Bistro OneSix

book review: the dirty life

Driven inside by days that are darker and colder, one of my intentions has been to read more. I renewed by library card and promptly started scouring internet lists for book suggestions. That’s where I found The Dirty Life by Kristen Kimball. I had expected it to be about food – which it is – but it’s so much grittier. Such a raw, and sometimes squeamish, look at where our food really comes from. I grew up on a farm. I thought I got it. But this book makes me think otherwise.

Ten years ago Kristin was in her early 30’s and enjoying the New York lifestyle. A Harvard graduate, she worked for a literary agency, taught some creative writing classes and picked up freelance writing jobs along the way.

About this time, Eric Schlosser’s Fast Food Nation was shedding light on some of the more shady corners of the food system. Kristin started wondering who out there was doing things right. “I found there was all these really interesting young farmers who had graduated with fancy degrees, from good colleges, and could have done anything with their lives and had decided to go into farming,” she says in an interview on PBS. She set out to meet some of these growers and that’s what initially took her to a small community sustainable agriculture (CSA) farm in Pennsylvania. The plan was to interview the farmer, Mark, and work on the land for a few days to get some first hand experience.

And then she fell in love. First, with farming. Second with the farmer. The Dirty Life is the story of how both unfold.

It must have been love as Kristen gave up her rent-controlled apartment in Manhattan to join Mark in the rehabilitation of a neglected 500-acre farm in Essex, New York with a dream of creating a full diet CSA. One that would supply everything from grass-fed beef, pastured pork and chicken; eggs and milk; grains and flour; fruit, herbs and vegetables. There was no model for them to follow as it was the first of its kind, as far as they knew.

In New York, Kristen would just be getting home at 4:00 am. Now that’s when she was getting up to milk cows, clean stalls, and harness the draft horses that were transforming the land into a self-supporting farm. She and Mark learned basic veterinary skills. They slaughtered their meat. They tapped trees and made maple syrup. They waged war on bindweed. They fell in bed well after dark to get up to do it all again the next day. Every day. No weekends off. No vacations.

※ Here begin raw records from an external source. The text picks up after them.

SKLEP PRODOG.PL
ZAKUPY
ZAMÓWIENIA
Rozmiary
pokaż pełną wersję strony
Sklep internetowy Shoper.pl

They become part of the small community. Long forgotten machinery is pulled out of barns and tinkered with by dusty old farmers until it’s useable again. The local butcher lends a hand, and freezer space, when they’re short on both. Neighbors show up to help when the harvest is overwhelming.

This is certainly not a romanticized story. It’s one of unbelievably hard work and dedication, both to the farm and the relationship.

The local food movement doesn’t get much more local, or sustainable. CSA members pick up each Friday afternoon year around and take what, and as much as, they want. They are encouraged to freeze, can and preserve to extend the root cellar offerings of the winter. The handful of members they had that first year has now grown to over 225.

The Kimballs have brought the old-style family farm back – it’s now just for a really large family.

Makes me wish there was something like this in Boise. Throw in a few bottles of wine and a full diet it would be indeed!